Ces 2 collisions, qui ont fait au total 17 morts cet été, ont provoqué des inquiétudes quant à savoir si cette génération d’officiers maitrisait bien cette compétence de base de leur métier, le cœur de la fonction d’officier de quart.
Il a fallu des années pour que le problème se manifeste. Désormais, la génération actuelle d’officiers qui occupe ou va occuper les postes de commandement, ne dispose pas des compétences, de l’entrainement, de la formation et de l’expérience nécessaires pour faire naviguer un navire en toute sécurité à la mer, selon des officiers actuels et anciens.

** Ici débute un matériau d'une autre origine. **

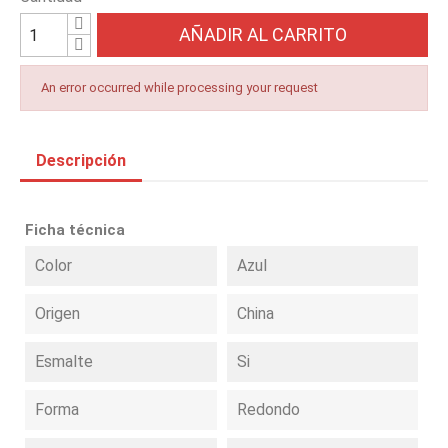
AÑADIR AL CARRITO
An error occurred while processing your request
Descripción
Ficha técnica
Color
Azul
Origen
China
Esmalte
Si
Forma
Redondo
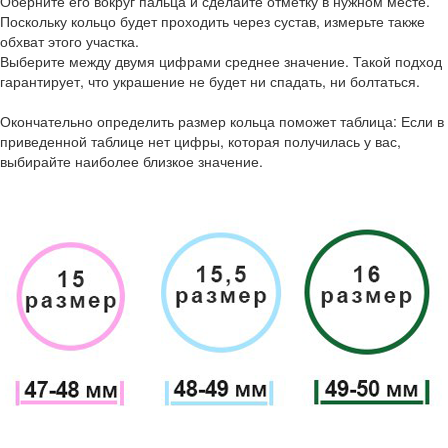
Оберните его вокруг пальца и сделайте отметку в нужном месте.
Поскольку кольцо будет проходить через сустав, измерьте также
обхват этого участка.
Выберите между двумя цифрами среднее значение. Такой подход
гарантирует, что украшение не будет ни спадать, ни болтаться.
Окончательно определить размер кольца поможет таблица: Если в
приведенной таблице нет цифры, которая получилась у вас,
выбирайте наиболее близкое значение.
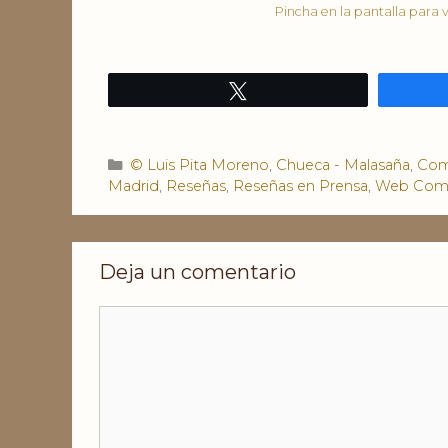
Pincha en la pantalla para
Twittear
Categorías
© Luis Pita Moreno
,
Chueca - Malasaña
,
Come
Madrid
,
Reseñas
,
Reseñas en Prensa
,
Web Comer
Deja un comentario
Comentario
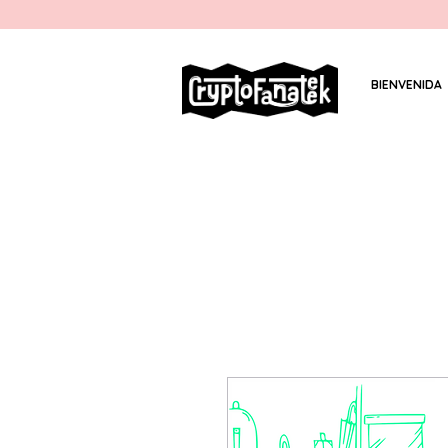
BIENVENIDA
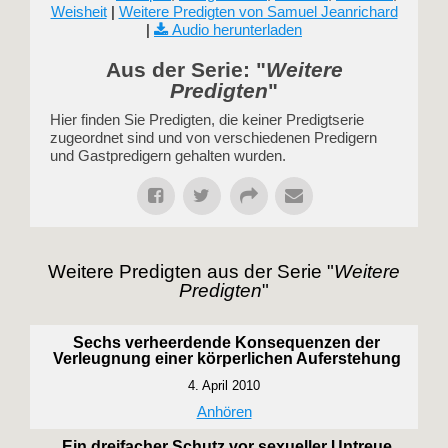
Weisheit
|
Weitere Predigten von Samuel Jeanrichard
|
Audio herunterladen
Aus der Serie: "
Weitere
Predigten
"
Hier finden Sie Predigten, die keiner Predigtserie
zugeordnet sind und von verschiedenen Predigern
und Gastpredigern gehalten wurden.
Weitere Predigten aus der Serie "
Weitere
Predigten
"
Sechs verheerdende Konsequenzen der
Verleugnung einer körperlichen Auferstehung
4. April 2010
Anhören
Ein dreifacher Schutz vor sexueller Untreue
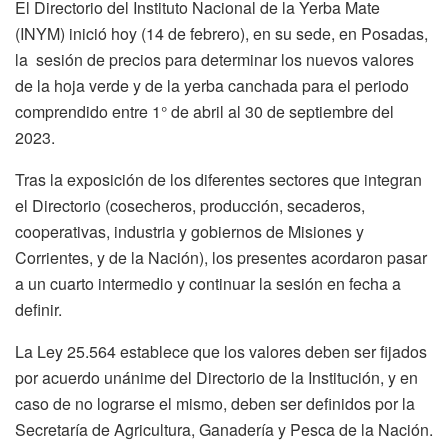
El Directorio del Instituto Nacional de la Yerba Mate
(INYM) inició hoy (14 de febrero), en su sede, en Posadas,
la sesión de precios para determinar los nuevos valores
de la hoja verde y de la yerba canchada para el periodo
comprendido entre 1° de abril al 30 de septiembre del
2023.
Tras la exposición de los diferentes sectores que integran
el Directorio (cosecheros, producción, secaderos,
cooperativas, industria y gobiernos de Misiones y
Corrientes, y de la Nación), los presentes acordaron pasar
a un cuarto intermedio y continuar la sesión en fecha a
definir.
La Ley 25.564 establece que los valores deben ser fijados
por acuerdo unánime del Directorio de la Institución, y en
caso de no lograrse el mismo, deben ser definidos por la
Secretaría de Agricultura, Ganadería y Pesca de la Nación.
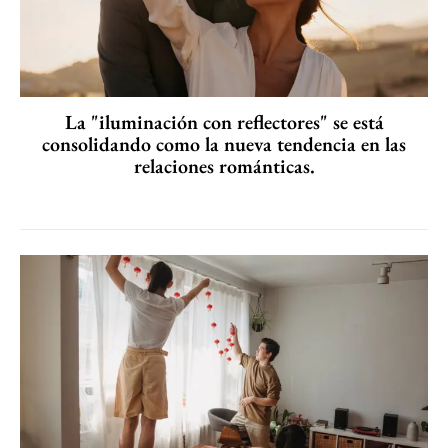
La "iluminación con reflectores" se está
consolidando como la nueva tendencia en las
relaciones románticas.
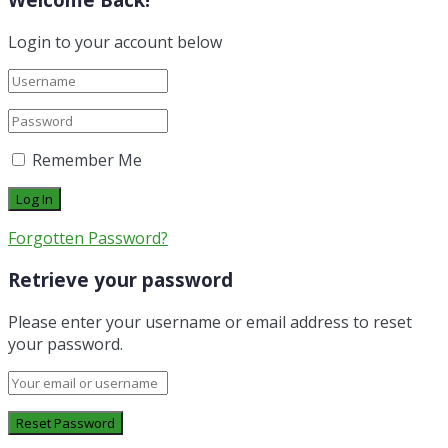
Login to your account below
Remember Me
Forgotten Password?
Retrieve your password
Please enter your username or email address to reset
your password.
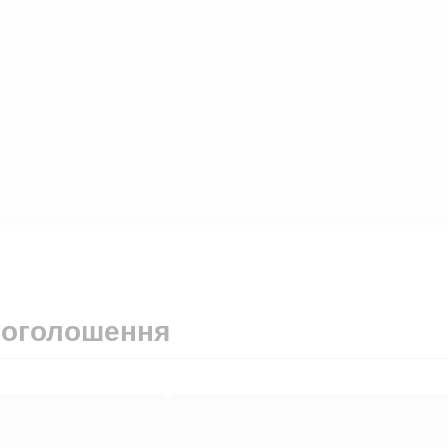
 оголошення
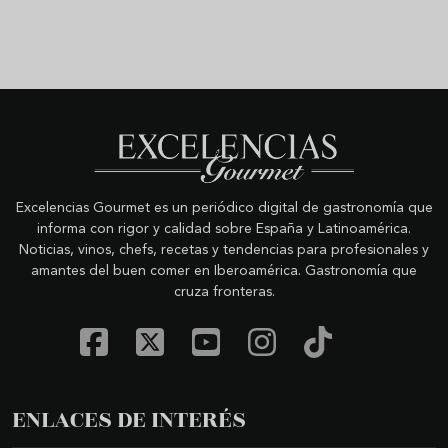
Excelencias Gourmet es un periódico digital de gastronomía que
informa con rigor y calidad sobre España y Latinoamérica.
Noticias, vinos, chefs, recetas y tendencias para profesionales y
amantes del buen comer en Iberoamérica. Gastronomía que
cruza fronteras.
ENLACES DE INTERÉS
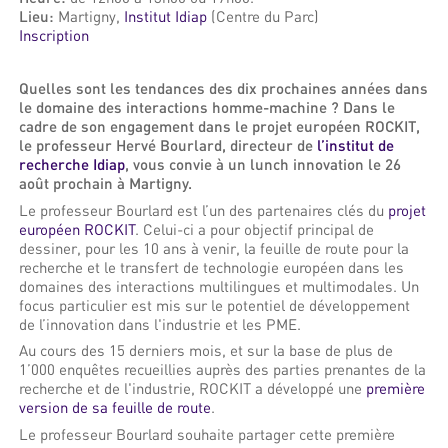
Lieu:
Martigny,
Institut Idiap
(Centre du Parc)
Inscription
Quelles sont les tendances des dix prochaines années dans
le domaine des interactions homme-machine ? Dans le
cadre de son engagement dans le projet européen ROCKIT,
le professeur Hervé Bourlard, directeur de
l’institut de
recherche Idiap
, vous convie à un lunch innovation le 26
août prochain à Martigny.
Le professeur Bourlard est l’un des partenaires clés du
projet
européen ROCKIT
. Celui-ci a pour objectif principal de
dessiner, pour les 10 ans à venir, la feuille de route pour la
recherche et le transfert de technologie européen dans les
domaines des interactions multilingues et multimodales. Un
focus particulier est mis sur le potentiel de développement
de l’innovation dans l'industrie et les PME.
Au cours des 15 derniers mois, et sur la base de plus de
1’000 enquêtes recueillies auprès des parties prenantes de la
recherche et de l'industrie, ROCKIT a développé une
première
version de sa feuille de route
.
Le professeur Bourlard souhaite partager cette première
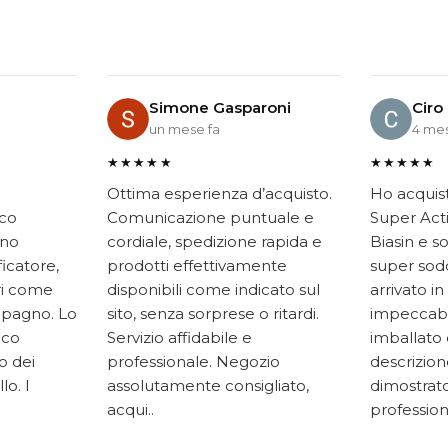
Simone Gasparoni
Ciro
un mese fa
4 mes
★★★★★
★★★★★
Ottima esperienza d’acquisto.
Ho acquis
ico
Comunicazione puntuale e
Super Acti
ono
cordiale, spedizione rapida e
Biasin e s
ficatore,
prodotti effettivamente
super soddi
ari come
disponibili come indicato sul
arrivato in
mpagno. Lo
sito, senza sorprese o ritardi.
impeccabi
oco
Servizio affidabile e
imballato 
to dei
professionale. Negozio
descrizione
lo. I
assolutamente consigliato,
dimostrato
acqui..
professiona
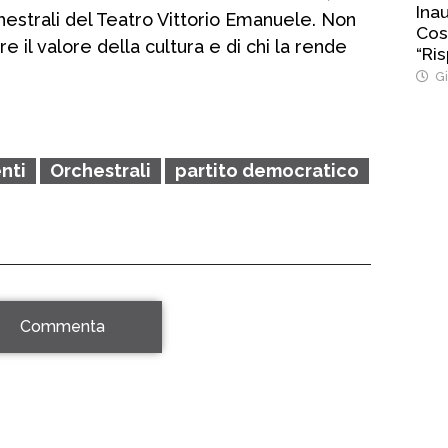
Ina
chestrali del Teatro Vittorio Emanuele. Non
Cost
ire il valore della cultura e di chi la rende
“Ris
Gi
nti
Orchestrali
partito democratico
Commenta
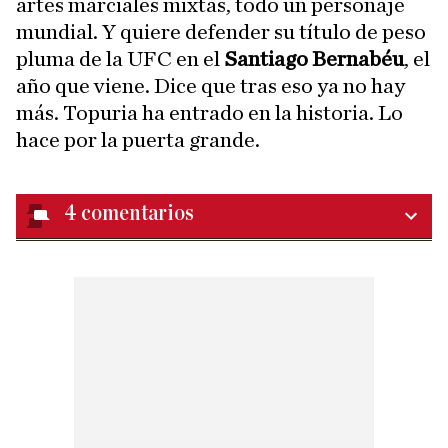
artes marciales mixtas, todo un personaje
mundial. Y quiere defender su título de peso
pluma de la UFC en el
Santiago Bernabéu
, el
año que viene. Dice que tras eso ya no hay
más. Topuria ha entrado en la historia. Lo
hace por la puerta grande.
4
comentarios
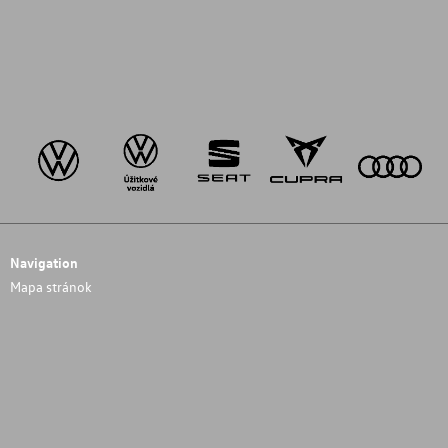
Navigation
Mapa stránok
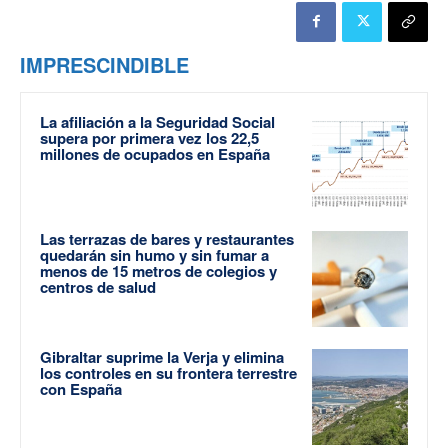
IMPRESCINDIBLE
La afiliación a la Seguridad Social
supera por primera vez los 22,5
millones de ocupados en España
Las terrazas de bares y restaurantes
quedarán sin humo y sin fumar a
menos de 15 metros de colegios y
centros de salud
Gibraltar suprime la Verja y elimina
los controles en su frontera terrestre
con España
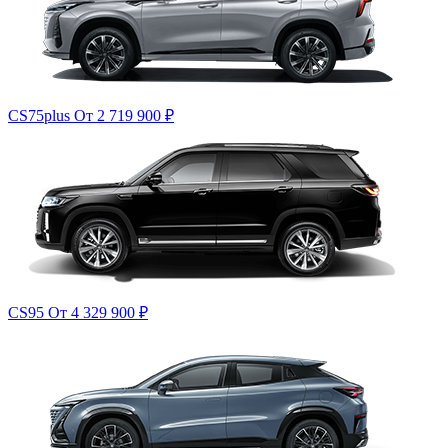
CS75plus
От 2 719 900
₽
CS95
От 4 329 900
₽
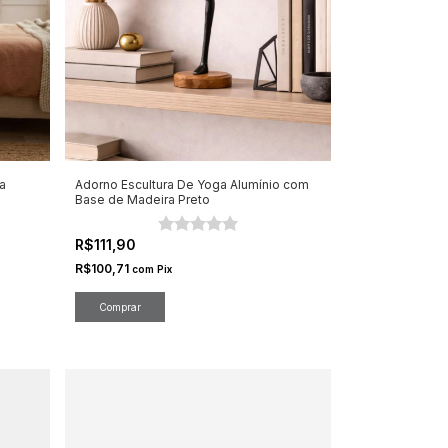
a
Adorno Escultura De Yoga Alumínio com
Base de Madeira Preto
R$111,90
R$100,71
com
Pix
Comprar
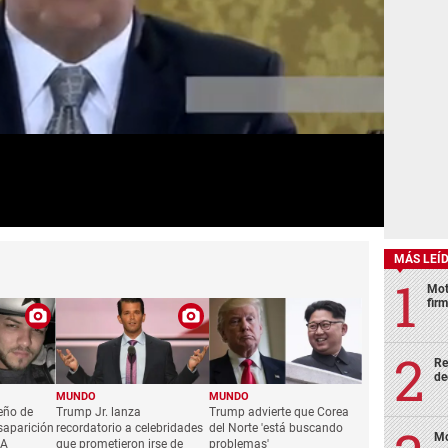
MÁS LEÍ
Mot
fir
Re
de
MUNDO
MUNDO
eño de
Trump Jr. lanza
Trump advierte que Corea
saparición
recordatorio a celebridades
del Norte 'está buscando
Mo
UA
que prometieron irse de
problemas'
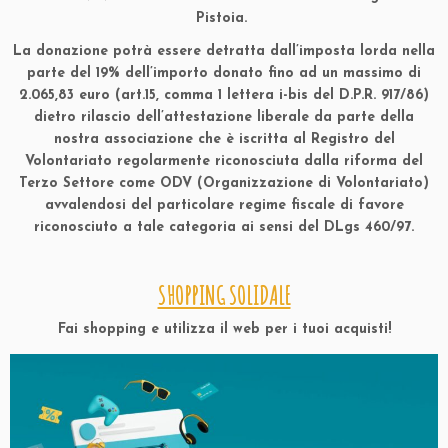
Pistoia.
La donazione potrà essere detratta dall’imposta lorda nella
parte del 19% dell’importo donato fino ad un massimo di
2.065,83 euro (art.15, comma 1 lettera i-bis del D.P.R. 917/86)
dietro rilascio dell’attestazione liberale da parte della
nostra associazione che è iscritta al Registro del
Volontariato regolarmente riconosciuta dalla riforma del
Terzo Settore come ODV (Organizzazione di Volontariato)
avvalendosi del particolare regime fiscale di favore
riconosciuto a tale categoria ai sensi del DLgs 460/97.
SHOPPING SOLIDALE
Fai shopping e utilizza il web per i tuoi acquisti!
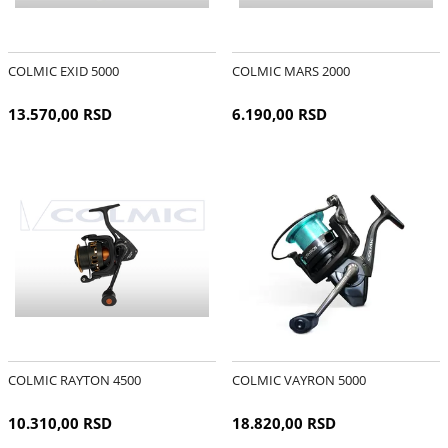
COLMIC EXID 5000
COLMIC MARS 2000
13.570,00 RSD
6.190,00 RSD
COLMIC RAYTON 4500
COLMIC VAYRON 5000
10.310,00 RSD
18.820,00 RSD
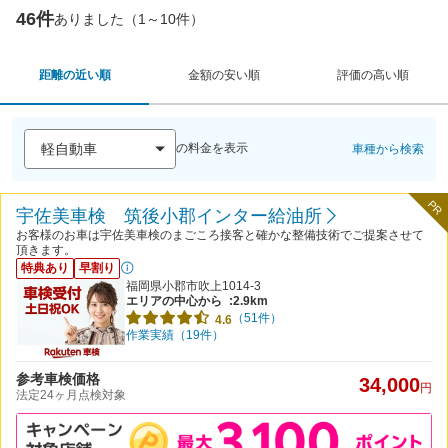
46件
ありました（1～10件）
距離の近い順
金額の安い順
評価の高い順
の料金を表示
車種から検索
PR
宇佐美車検 筑後小郡インター給油所
お客様のお車は宇佐美車検のまごころ接客と確かな整備技術でご提案させて
頂きます。
特典あり
早割り
福岡県小郡市吹上1014-3
エリアの中心から
:2.9km
（51件）
4.6
作業実績（19件）
参考車検価格
34,000
円
法定24ヶ月点検対象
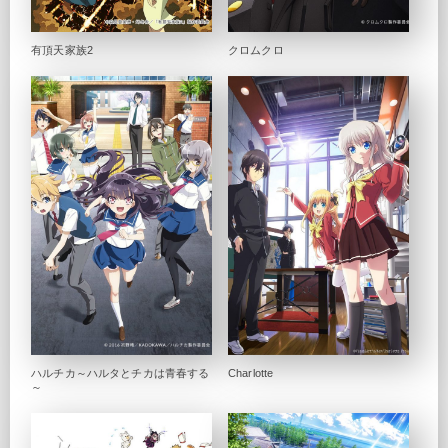
有頂天家族2
クロムクロ
ハルチカ～ハルタとチカは青春する
Charlotte
～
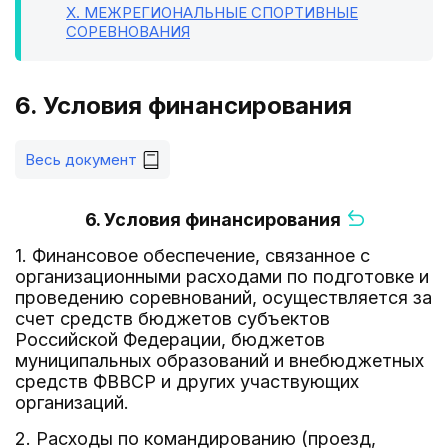
X
. МЕЖРЕГИОНАЛЬНЫЕ СПОРТИВНЫЕ
СОРЕВНОВАНИЯ
6. Условия финансирования
Весь документ
6. Условия финансирования
1. Финансовое обеспечение, связанное с
организационными расходами по подготовке и
проведению соревнований, осуществляется за
счет средств бюджетов субъектов
Российской Федерации, бюджетов
муниципальных образований и внебюджетных
средств ФВВСР и других участвующих
организаций.
2. Расходы по командированию (проезд,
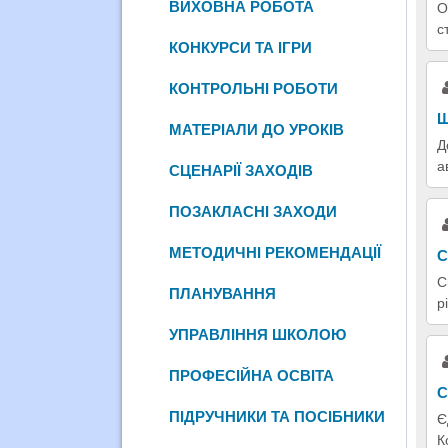
ВИХОВНА РОБОТА
О
с
КОНКУРСИ ТА ІГРИ
КОНТРОЛЬНІ РОБОТИ
Щ
МАТЕРІАЛИ ДО УРОКІВ
Д
а
СЦЕНАРІЇ ЗАХОДІВ
ПОЗАКЛАСНІ ЗАХОДИ
МЕТОДИЧНІ РЕКОМЕНДАЦІЇ
С
С
ПЛАНУВАННЯ
р
УПРАВЛІННЯ ШКОЛОЮ
ПРОФЕСІЙНА ОСВІТА
С
ПІДРУЧНИКИ ТА ПОСІБНИКИ
Є
К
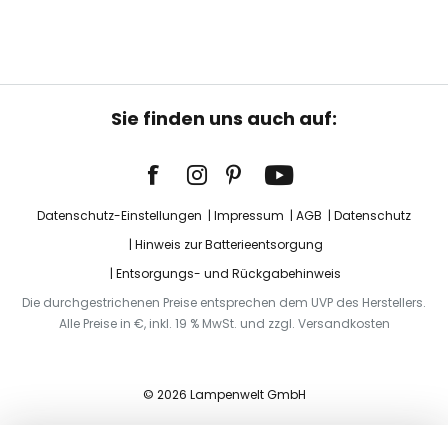
Sie finden uns auch auf:
Datenschutz-Einstellungen
Impressum
AGB
Datenschutz
Hinweis zur Batterieentsorgung
Entsorgungs- und Rückgabehinweis
Die durchgestrichenen Preise entsprechen dem UVP des Herstellers.
Alle Preise in €, inkl. 19 % MwSt. und zzgl. Versandkosten
© 2026 Lampenwelt GmbH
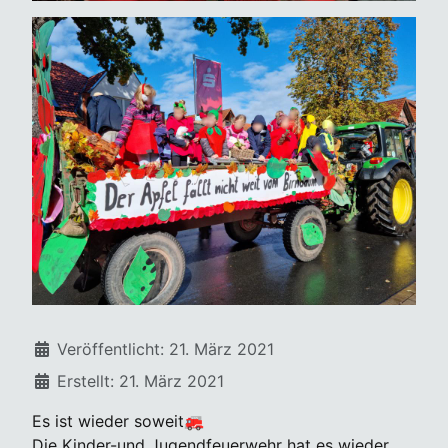
Details
Veröffentlicht: 21. März 2021
Erstellt: 21. März 2021
Es ist wieder soweit🚒
Die Kinder-und Jugendfeuerwehr hat es wieder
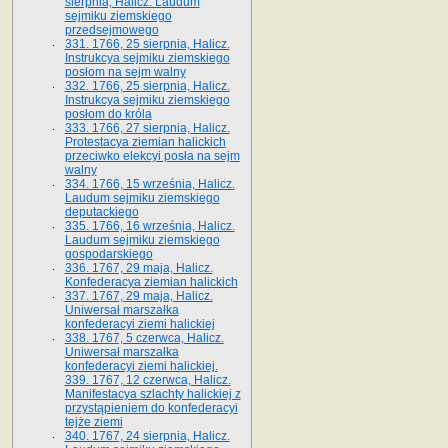
sierpnia, Halicz. Laudum
sejmiku ziemskiego
przedsejmowego
331. 1766, 25 sierpnia, Halicz.
Instrukcya sejmiku ziemskiego
posłom na sejm walny
332. 1766, 25 sierpnia, Halicz.
Instrukcya sejmiku ziemskiego
posłom do króla
333. 1766, 27 sierpnia, Halicz.
Protestacya ziemian halickich
przeciwko elekcyi posła na sejm
walny
334. 1766, 15 września, Halicz.
Laudum sejmiku ziemskiego
deputackiego
335. 1766, 16 września, Halicz.
Laudum sejmiku ziemskiego
gospodarskiego
336. 1767, 29 maja, Halicz.
Konfederacya ziemian halickich
337. 1767, 29 maja, Halicz.
Uniwersał marszałka
konfederacyi ziemi halickiej
338. 1767, 5 czerwca, Halicz.
Uniwersał marszałka
konfederacyi ziemi halickiej.
339. 1767, 12 czerwca, Halicz.
Manifestacya szlachty halickiej z
przystąpieniem do konfederacyi
tejże ziemi
340. 1767, 24 sierpnia, Halicz.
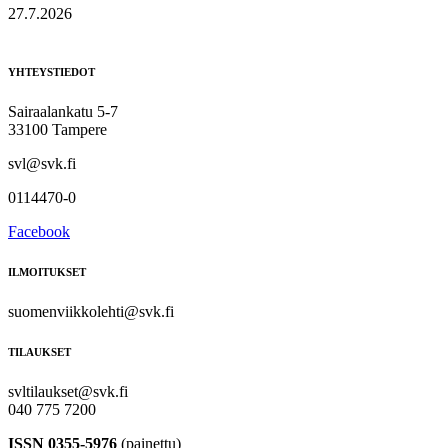
27.7.2026
YHTEYSTIEDOT
Sairaalankatu 5-7
33100 Tampere
svl@svk.fi
0114470-0
Facebook
ILMOITUKSET
suomenviikkolehti@svk.fi
TILAUKSET
svltilaukset@svk.fi
040 775 7200
ISSN 0355-5976
(painettu)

« Il y a un manque culturel systémique parmi les officiers actuellement, en particulier au niveau des chefs de service, » explique le Capt. (en retraite) Rick Hoffman, qui a commandé le croiseur Hue City et la frégate DeWert et qui, après sa retraite, a formé les officiers à la navigation à Mayport.
« Nous ne mettons pas la priorité sur le fait d’être de bons marins, » souligne Hoffman. « Nous mettons la priorité sur le fait d’être de bons inspecteurs et de bons administratifs. »
De nombreux officiers, actuels ou en retraite, disent que le problème remonte à 2003, quand la Navy a effectué de sévères réductions dans la formation initiale des officiers, pensant qu’ils apprendraient leur métier à la mer.
Dans le même temps, la Navy s’appuyait de plus en plus sur la technologie, réduisant ainsi les compétences de base dans la navigation, expliquent d’anciens officiers.
A l’époque des guerres en Irak et en Afghanistan, la demande en officiers détachés pour soutenir ces opérations à terre, a éloigné ces officiers de la mer, de l’entraînement et de l’expérience nécessaires.
Ce problème s’est ensuite mélangé à une culture des officiers dont beaucoup pensent qu’elle est notoirement toxique. La compétition et le carriérisme font que les officiers craignent d’exprimer leurs inquiétudes et provoquent une mentalité de « chacun pour soi ».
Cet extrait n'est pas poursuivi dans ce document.